Almost every major website knows the importance of breadcrumbs and so should you. Therefore, we will guide you through the meaning and purpose of these little navigational aids.
What are breadcrumbs?
To better grasp the purpose of breadcrumbs, let’s see how they got their name. Remember the story of Hansel and Gretel? When they wandered off into the deep dark woods, they dropped pieces of bread that would help them navigate back home. This simple model then served as the foundation for websites’ breadcrumbs.
A breadcrumb is a small text path that immediately shows you where you are on a given site.
Essentially breadcrumbs serve two major purposes:
- Letting users know where they are located on your site.
- Helping Google understand how your site is structured.
They are usually located at the top of a page. Every part of the breadcrumb trail is clickable. Therefore, you can navigate all the way back to the homepage whenever you want.
The breadcrumb trail immediately shows you where you are.
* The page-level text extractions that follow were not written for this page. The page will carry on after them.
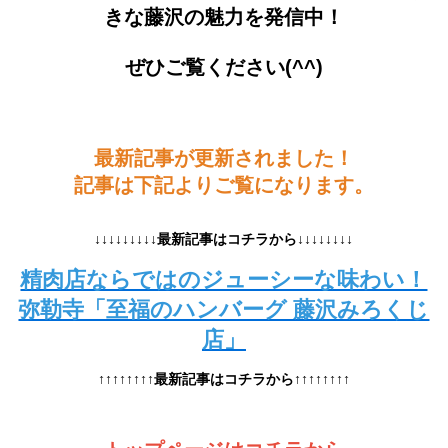
きな藤沢の魅力を発信中！
ぜひご覧ください(^^)
最新記事が更新されました！
記事は下記よりご覧になります。
↓↓↓↓↓↓↓↓↓最新記事はコチラから↓↓↓↓↓↓↓↓
精肉店ならではのジューシーな味わい！
弥勒寺「至福のハンバーグ 藤沢みろくじ
店」
↑↑↑↑↑↑↑↑最新記事はコチラから↑↑↑↑↑↑↑↑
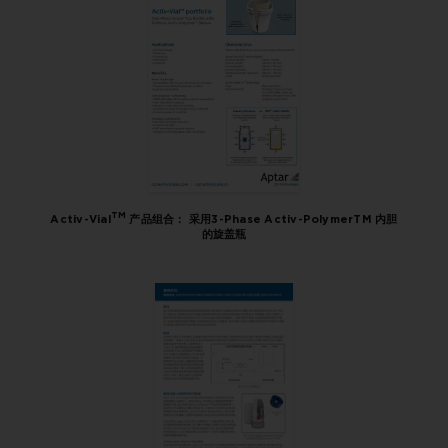
TM
Activ-Vial
产品组合： 采用3-Phase Activ-PolymerTM 内胆
的旋盖瓶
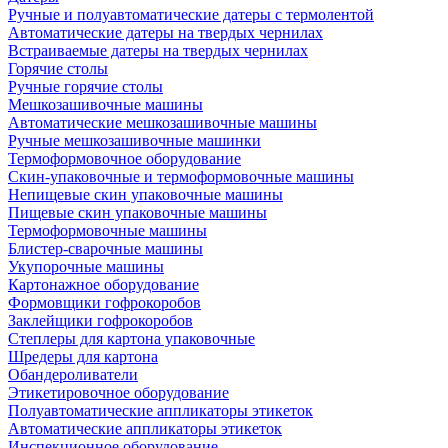
Ручные и полуавтоматические датеры с термолентой
Автоматические датеры на твердых чернилах
Встраиваемые датеры на твердых чернилах
Горячие столы
Ручные горячие столы
Мешкозашивочные машины
Автоматические мешкозашивочные машины
Ручные мешкозашивочные машинки
Термоформовочное оборудование
Скин-упаковочные и термоформовочные машины
Непищевые скин упаковочные машины
Пищевые скин упаковочные машины
Термоформовочные машины
Блистер-сварочные машины
Укупорочные машины
Картонажное оборудование
Формовщики гофрокоробов
Заклейщики гофрокоробов
Степлеры для картона упаковочные
Шредеры для картона
Обандероливатели
Этикетировочное оборудование
Полуавтоматические аппликаторы этикеток
Автоматические аппликаторы этикеток
Инспекционное оборудование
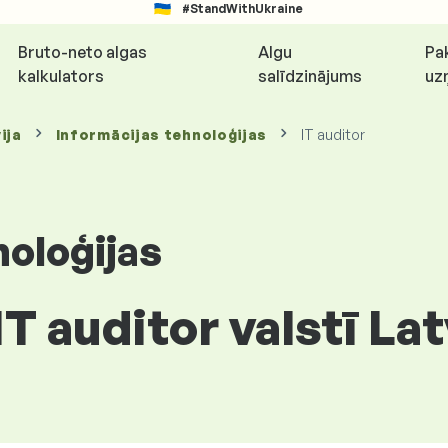
#StandWithUkraine
Bruto-neto algas
Algu
Pa
kalkulators
salīdzinājums
uz
ija
Informācijas tehnoloģijas
IT auditor
noloģijas
IT auditor valstī Lat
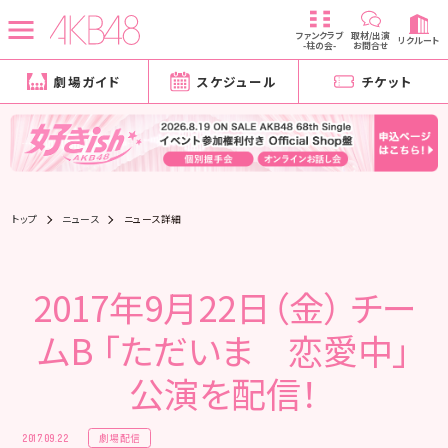
ファンクラブ
取材/出演
リクルート
-柱の会-
お問合せ
劇場ガイド
スケジュール
チケット
トップ
ニュース
ニュース詳細
2017年9月22日（金） チー
ムB 「ただいま 恋愛中」
公演を配信！
劇場配信
2017.09.22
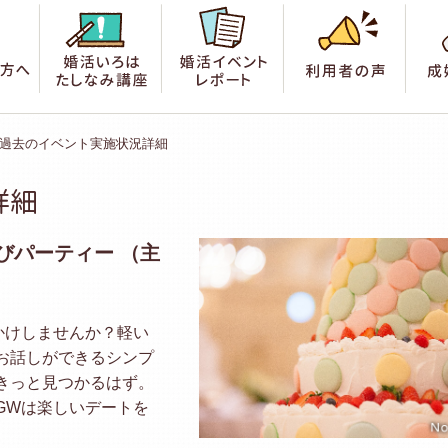
索
はじめての方へ
婚活いろは たしなみ講座
婚活イベントレポート
利用
過去のイベント実施状況詳細
詳細
びパーティー （主
かけしませんか？軽い
お話しができるシンプ
きっと見つかるはず。
GWは楽しいデートを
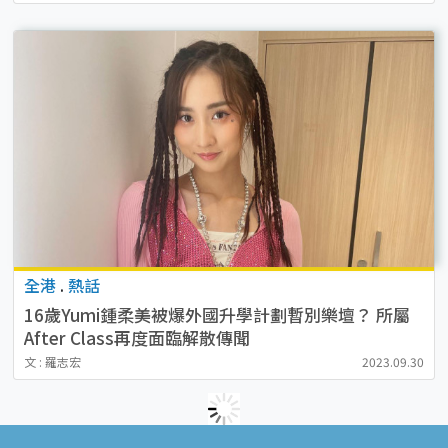
全港
.
熱話
16歲Yumi鍾柔美被爆外國升學計劃暫別樂壇？ 所屬
After Class再度面臨解散傳聞
文 : 羅志宏
2023.09.30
Every step of that path is clickable, usually, all the way back to the homepage.
Here is an example of a breadcrumb trail in use (Amazon):
In this case, the breadcrumb trail does not let you navigate back to the home page but rather to the broad category of “Electronics”.
Different types of breadcrumbs
Now that we are clear on what are breadcrumbs, let’s see the most common types on the web.
Hierarchy based breadcrumbs
Most often you will see this type of breadcrumb trail. This type of breadcrumb lets you know how many steps are from the home page to your location.
For example, Home -> Blog -> Category -> Post
This type of breadcrumb trail is most commonly seen in e-commerce sites. The trail is made up of attributes of a particular page.
For example, Home -> Product category -> Gender -> Type of Product
Path-based breadcrumb trail will show you the exact steps you have taken to arrive to your current location on the site. In other words, this type of breadcrumb trail is based on navigational history.
The idea is something like this: Home -> Previous page -> Previous page -> Your Location.
This type of breadcrumb trail is slowly becoming extinct since it can be easily replaced by the “Back” button.
Why are breadcrumbs important?
There are a couple of reasons why a website would decide to use breadcrumbs. To give you an idea, here are some of them:
- Enhanced user experience
- Reduced count of steps to return to higher-lever pages
- Reduced bounce rates with first-time users
- Breadcrumbs help Google understand the way your site is structured and they might actually appear in search results.
So now that we have talked about what are breadcrumbs you should have a better insight into their purpose. Although Hansel and Gretel still got lost in the woods despite leaving navigational trail, you have a chance of not letting that happen to your visitors.